De nouvelles pistes doivent être prospectées
Une situation peu reluisante qui va sans doute perdurer encore, eu égard aux lenteurs qui marquent un hypothétique retour à la normale tant promis par les responsables du secteur. Elément de blocage et qui fait actuellement l'objet d'énièmes modifications, le cahier des charges relatif à l'activité des concessionnaires tarde à être promulgué au Journal officiel. Dans sa dernière mouture, il apporte des correctifs à certaines irrégularités constatées dans le précédent, mais il suscite d'autres interrogations sur des points aussi importants que la durée de contrat entre le concessionnaire et le constructeur, limitée à 2 années et qui est incompatible avec la durée de garantie des véhicules entre 3 et 5 ans.
Il en est de même pour le maintien de l'exigence d'une superficie irraisonnable de l'ordre de 6 400 m2 et aussi cette nouvelle condition imposant aux clients un seul véhicule tous les 3 ans.
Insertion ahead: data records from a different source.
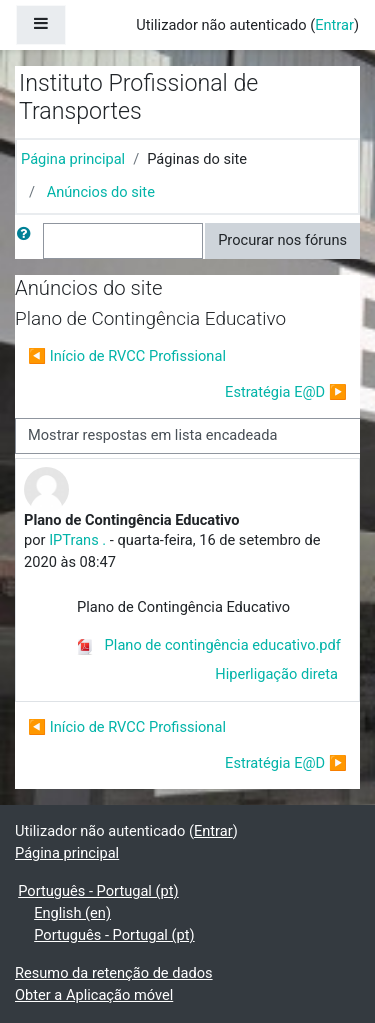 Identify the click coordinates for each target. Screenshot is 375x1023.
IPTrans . (77, 540)
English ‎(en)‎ (72, 913)
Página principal (73, 159)
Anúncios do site (101, 192)
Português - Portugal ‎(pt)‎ (98, 891)
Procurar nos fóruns (282, 240)
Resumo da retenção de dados (114, 973)
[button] (28, 241)
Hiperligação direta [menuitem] (276, 674)
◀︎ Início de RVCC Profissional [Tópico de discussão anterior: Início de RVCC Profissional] (127, 356)
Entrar (334, 25)
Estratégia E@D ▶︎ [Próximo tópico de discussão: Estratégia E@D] (286, 392)
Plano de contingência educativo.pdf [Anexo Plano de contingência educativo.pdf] (209, 645)
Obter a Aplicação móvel (94, 995) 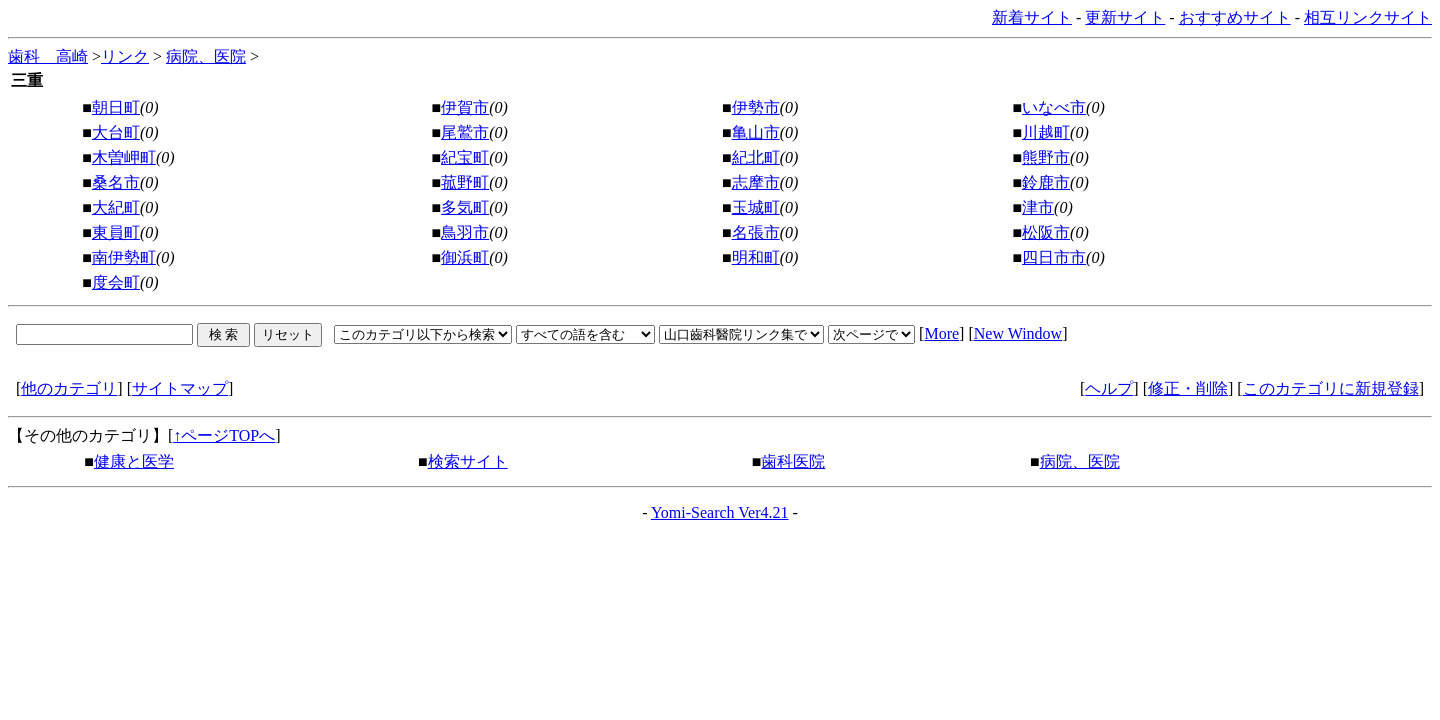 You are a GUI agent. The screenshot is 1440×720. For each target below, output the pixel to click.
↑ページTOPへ (224, 435)
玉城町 (756, 207)
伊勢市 (756, 107)
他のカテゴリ (69, 388)
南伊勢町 (124, 257)
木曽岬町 (124, 157)
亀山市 (756, 132)
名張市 (756, 232)
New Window (1018, 333)
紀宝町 (465, 157)
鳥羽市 (465, 232)
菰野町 (465, 182)
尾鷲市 (465, 132)
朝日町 (116, 107)
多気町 (465, 207)
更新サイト (1125, 17)
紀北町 (756, 157)
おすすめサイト (1235, 17)
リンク (125, 56)
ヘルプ (1109, 388)
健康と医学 (134, 461)
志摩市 (756, 182)
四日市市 (1054, 257)
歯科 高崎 (48, 56)
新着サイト (1032, 17)
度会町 (116, 282)
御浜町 (465, 257)
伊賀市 (465, 107)
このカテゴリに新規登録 (1331, 388)
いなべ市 (1054, 107)
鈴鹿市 (1046, 182)
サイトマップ (180, 388)
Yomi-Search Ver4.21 (720, 512)
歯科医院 (793, 461)
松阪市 (1046, 232)
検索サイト (468, 461)
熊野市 (1046, 157)
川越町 (1046, 132)
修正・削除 (1188, 388)
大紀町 (116, 207)
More (941, 333)
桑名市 (116, 182)
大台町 (116, 132)
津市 (1038, 207)
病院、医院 (206, 56)
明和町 (756, 257)
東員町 (116, 232)
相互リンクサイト (1368, 17) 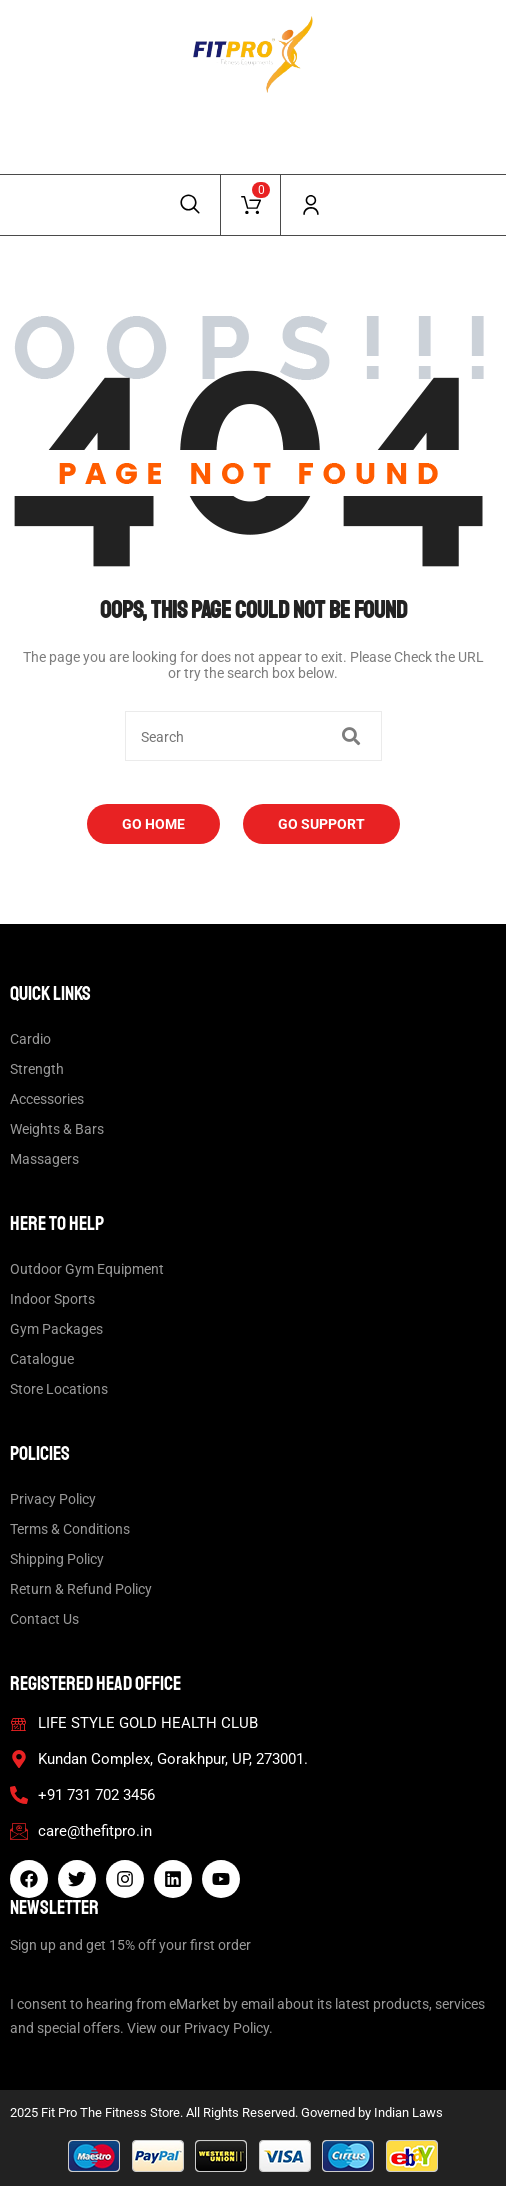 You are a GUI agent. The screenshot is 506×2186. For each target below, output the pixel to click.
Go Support (321, 824)
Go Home (153, 824) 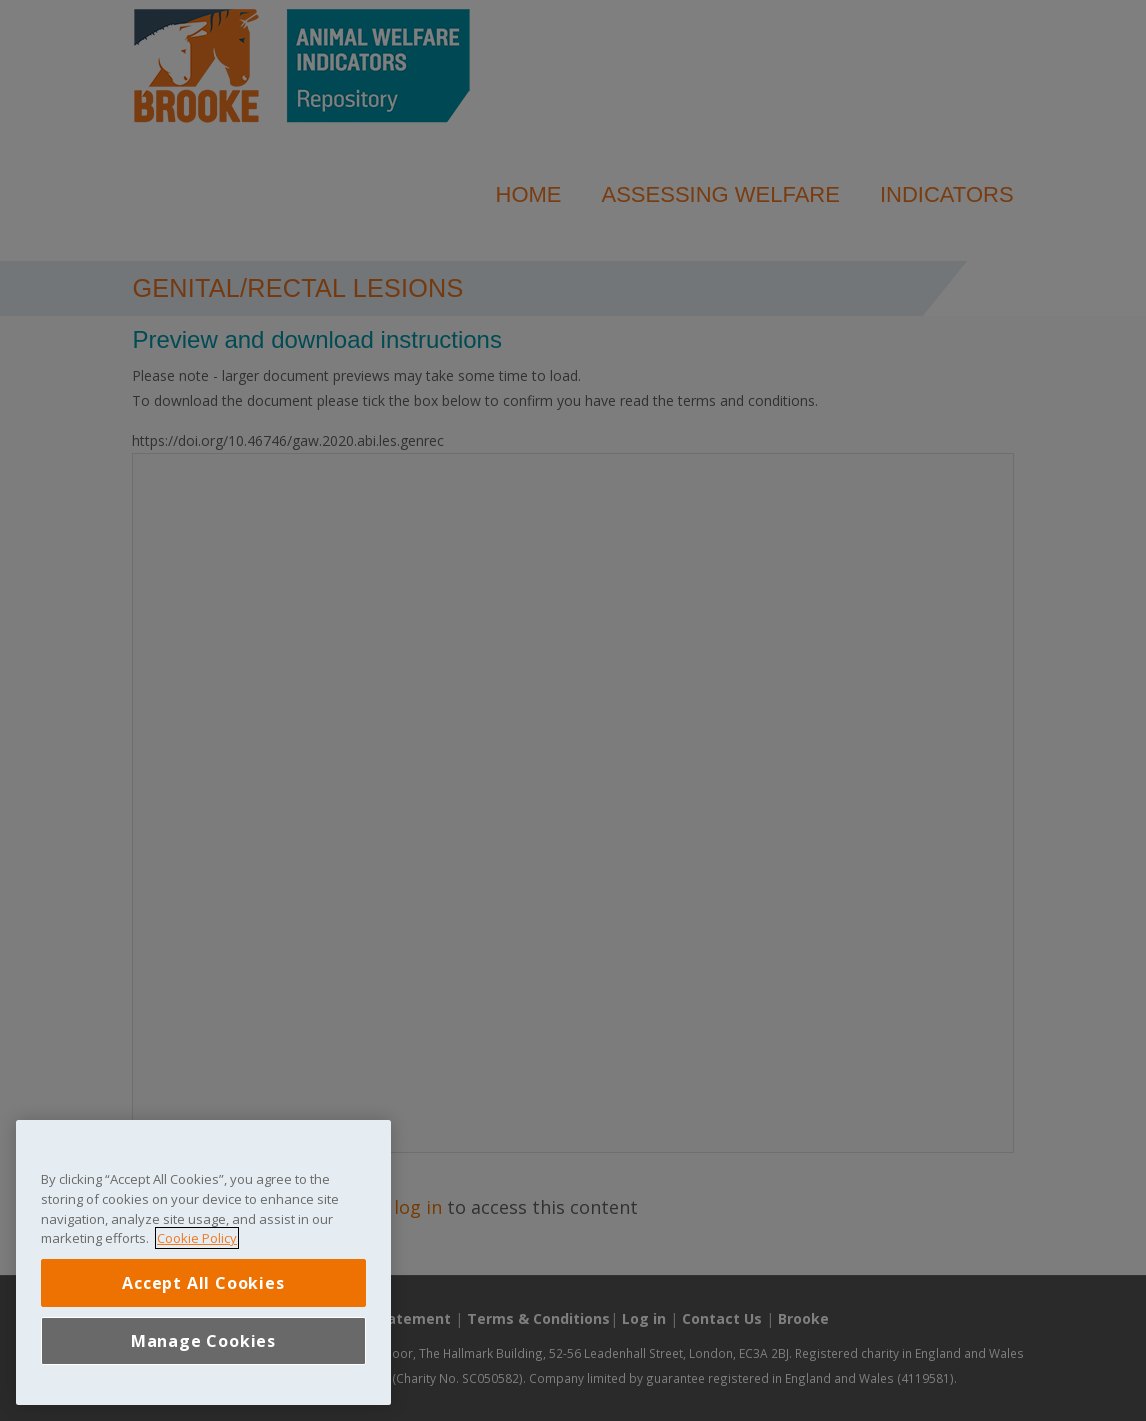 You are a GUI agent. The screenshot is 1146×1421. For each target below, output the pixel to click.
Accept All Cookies (203, 1283)
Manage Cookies (203, 1341)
Ces tâtonnements, approximations et révisions régulières de ce document fondateur de l'activité de concessionnaire, sont en réalité la résultante du refus constant de consultation des experts et des professionnels depuis 2014. Un travail en solo qui se heurte à chaque nouvelle édition à la réalité du terrain.
S'il est vrai que la situation financière du pays ne permet plus un retour à des importations tous azimuts, comme ce fut le cas précédemment, il demeure néanmoins attendu que des solutions alternatives doivent être envisagées, pour ne pas faire assumer seul le citoyen les errements de ses dirigeants. Des pistes doivent être prospectées, comme la libération des importations de véhicules de moins de 3 ans, voire même de 5 ans, et la relance de la décision d'élargir le bénéfice de l'exonération des droits et taxes aux fils de chahid bloquée par Ouyahia.
Pour l'heure, les revendeurs et autres barons de l'occasion ont de beaux jours devant eux.